What this task involves: Report every line below that has the string "этапе" in it.

Data shown:
##############################
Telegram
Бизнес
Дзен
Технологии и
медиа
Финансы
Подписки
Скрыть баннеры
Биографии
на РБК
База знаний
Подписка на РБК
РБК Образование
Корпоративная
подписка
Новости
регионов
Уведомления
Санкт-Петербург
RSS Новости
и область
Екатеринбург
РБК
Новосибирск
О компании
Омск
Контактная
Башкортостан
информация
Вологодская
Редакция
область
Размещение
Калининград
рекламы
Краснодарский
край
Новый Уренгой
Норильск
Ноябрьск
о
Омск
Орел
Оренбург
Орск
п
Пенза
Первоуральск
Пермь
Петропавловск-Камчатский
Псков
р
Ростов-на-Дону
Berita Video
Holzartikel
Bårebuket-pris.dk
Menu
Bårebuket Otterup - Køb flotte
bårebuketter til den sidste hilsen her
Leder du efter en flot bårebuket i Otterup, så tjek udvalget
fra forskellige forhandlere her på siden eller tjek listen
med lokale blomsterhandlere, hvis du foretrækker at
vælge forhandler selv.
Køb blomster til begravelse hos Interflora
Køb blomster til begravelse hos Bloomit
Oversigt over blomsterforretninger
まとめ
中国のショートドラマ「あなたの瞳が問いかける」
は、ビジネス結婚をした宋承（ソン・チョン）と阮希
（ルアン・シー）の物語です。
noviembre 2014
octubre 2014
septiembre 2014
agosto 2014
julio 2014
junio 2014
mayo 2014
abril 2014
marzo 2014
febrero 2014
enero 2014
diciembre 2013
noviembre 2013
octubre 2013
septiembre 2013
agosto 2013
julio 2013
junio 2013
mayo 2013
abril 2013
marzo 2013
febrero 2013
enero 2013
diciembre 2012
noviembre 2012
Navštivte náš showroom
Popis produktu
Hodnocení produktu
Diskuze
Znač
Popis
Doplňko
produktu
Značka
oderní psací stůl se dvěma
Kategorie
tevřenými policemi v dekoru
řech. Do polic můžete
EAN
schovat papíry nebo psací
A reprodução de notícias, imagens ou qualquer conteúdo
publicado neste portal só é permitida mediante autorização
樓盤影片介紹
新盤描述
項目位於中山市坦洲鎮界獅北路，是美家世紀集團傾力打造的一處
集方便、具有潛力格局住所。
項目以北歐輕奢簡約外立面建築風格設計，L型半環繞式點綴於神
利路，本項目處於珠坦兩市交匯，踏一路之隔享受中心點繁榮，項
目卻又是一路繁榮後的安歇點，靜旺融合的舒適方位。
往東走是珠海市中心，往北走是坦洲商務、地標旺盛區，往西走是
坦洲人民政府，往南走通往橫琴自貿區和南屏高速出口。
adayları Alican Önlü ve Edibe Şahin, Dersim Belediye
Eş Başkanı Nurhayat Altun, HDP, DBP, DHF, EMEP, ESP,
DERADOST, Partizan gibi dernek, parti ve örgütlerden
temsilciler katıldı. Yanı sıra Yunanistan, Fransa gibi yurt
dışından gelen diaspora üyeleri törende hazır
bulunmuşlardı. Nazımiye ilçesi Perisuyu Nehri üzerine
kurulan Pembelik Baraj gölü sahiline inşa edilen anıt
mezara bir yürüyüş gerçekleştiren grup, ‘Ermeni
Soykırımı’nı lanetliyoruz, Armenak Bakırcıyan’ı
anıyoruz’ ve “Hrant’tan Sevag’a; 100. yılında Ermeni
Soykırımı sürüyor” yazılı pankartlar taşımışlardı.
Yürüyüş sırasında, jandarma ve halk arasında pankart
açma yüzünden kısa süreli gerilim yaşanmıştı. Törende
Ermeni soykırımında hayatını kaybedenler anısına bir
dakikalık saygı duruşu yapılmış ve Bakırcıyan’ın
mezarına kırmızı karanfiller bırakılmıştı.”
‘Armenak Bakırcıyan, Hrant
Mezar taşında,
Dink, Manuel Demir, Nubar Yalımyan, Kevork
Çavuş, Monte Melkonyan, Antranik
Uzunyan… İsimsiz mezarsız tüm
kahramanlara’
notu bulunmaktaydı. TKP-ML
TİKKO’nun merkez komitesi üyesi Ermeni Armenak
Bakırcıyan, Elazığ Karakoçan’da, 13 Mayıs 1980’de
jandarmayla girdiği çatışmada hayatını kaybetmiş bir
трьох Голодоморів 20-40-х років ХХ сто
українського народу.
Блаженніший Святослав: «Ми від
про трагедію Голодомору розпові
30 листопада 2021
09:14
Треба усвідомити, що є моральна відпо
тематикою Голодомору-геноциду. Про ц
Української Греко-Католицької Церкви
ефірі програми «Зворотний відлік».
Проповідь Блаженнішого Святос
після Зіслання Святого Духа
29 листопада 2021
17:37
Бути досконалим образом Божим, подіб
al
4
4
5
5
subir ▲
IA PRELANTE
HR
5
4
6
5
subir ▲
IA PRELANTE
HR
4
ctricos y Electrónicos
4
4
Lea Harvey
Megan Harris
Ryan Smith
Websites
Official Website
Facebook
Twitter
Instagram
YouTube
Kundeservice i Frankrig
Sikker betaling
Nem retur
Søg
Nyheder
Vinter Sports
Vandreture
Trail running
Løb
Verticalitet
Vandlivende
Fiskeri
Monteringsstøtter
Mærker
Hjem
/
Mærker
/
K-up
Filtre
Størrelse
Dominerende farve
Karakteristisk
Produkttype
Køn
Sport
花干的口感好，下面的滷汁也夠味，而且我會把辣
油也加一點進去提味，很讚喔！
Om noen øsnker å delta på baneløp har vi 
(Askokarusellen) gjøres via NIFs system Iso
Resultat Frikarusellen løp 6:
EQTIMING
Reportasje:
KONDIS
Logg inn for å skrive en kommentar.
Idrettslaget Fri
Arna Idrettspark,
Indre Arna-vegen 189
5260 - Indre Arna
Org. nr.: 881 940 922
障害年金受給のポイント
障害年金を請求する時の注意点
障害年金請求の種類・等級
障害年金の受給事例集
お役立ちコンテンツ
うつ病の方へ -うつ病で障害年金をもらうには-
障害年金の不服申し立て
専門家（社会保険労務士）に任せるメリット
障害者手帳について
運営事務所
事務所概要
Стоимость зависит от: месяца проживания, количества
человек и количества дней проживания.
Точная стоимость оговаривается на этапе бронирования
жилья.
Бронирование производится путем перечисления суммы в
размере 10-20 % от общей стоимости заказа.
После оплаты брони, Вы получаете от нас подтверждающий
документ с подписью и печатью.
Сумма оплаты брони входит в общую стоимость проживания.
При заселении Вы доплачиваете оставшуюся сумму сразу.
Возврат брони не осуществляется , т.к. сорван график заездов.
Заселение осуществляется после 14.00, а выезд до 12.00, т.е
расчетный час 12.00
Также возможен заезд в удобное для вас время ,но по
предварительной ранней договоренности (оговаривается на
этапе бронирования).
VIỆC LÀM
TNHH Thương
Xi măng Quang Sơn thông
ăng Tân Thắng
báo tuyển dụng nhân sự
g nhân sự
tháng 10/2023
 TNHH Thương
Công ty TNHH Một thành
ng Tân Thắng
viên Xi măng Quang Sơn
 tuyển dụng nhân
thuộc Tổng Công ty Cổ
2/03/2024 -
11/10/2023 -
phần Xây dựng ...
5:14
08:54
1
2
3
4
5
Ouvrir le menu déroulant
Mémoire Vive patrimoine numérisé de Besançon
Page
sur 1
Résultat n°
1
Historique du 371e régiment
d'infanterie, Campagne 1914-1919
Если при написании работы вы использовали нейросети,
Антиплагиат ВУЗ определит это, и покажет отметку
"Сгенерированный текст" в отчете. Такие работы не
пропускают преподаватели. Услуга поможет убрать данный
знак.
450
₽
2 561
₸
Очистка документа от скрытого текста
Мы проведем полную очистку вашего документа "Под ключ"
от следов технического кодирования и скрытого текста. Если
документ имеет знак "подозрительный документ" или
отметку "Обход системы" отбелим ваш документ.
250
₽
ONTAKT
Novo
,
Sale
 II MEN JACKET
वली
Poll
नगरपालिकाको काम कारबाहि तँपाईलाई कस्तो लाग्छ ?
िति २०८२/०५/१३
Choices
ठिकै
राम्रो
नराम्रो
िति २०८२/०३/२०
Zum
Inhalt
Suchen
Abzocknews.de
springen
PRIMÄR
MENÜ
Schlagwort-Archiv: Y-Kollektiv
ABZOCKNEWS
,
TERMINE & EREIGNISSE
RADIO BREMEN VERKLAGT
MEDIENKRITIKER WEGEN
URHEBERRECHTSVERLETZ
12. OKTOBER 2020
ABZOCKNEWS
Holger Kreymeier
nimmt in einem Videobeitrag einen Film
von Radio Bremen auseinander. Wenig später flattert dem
##############################
Response to the exercise:
Точная стоимость оговаривается на этапе бронирования
этапе бронирования).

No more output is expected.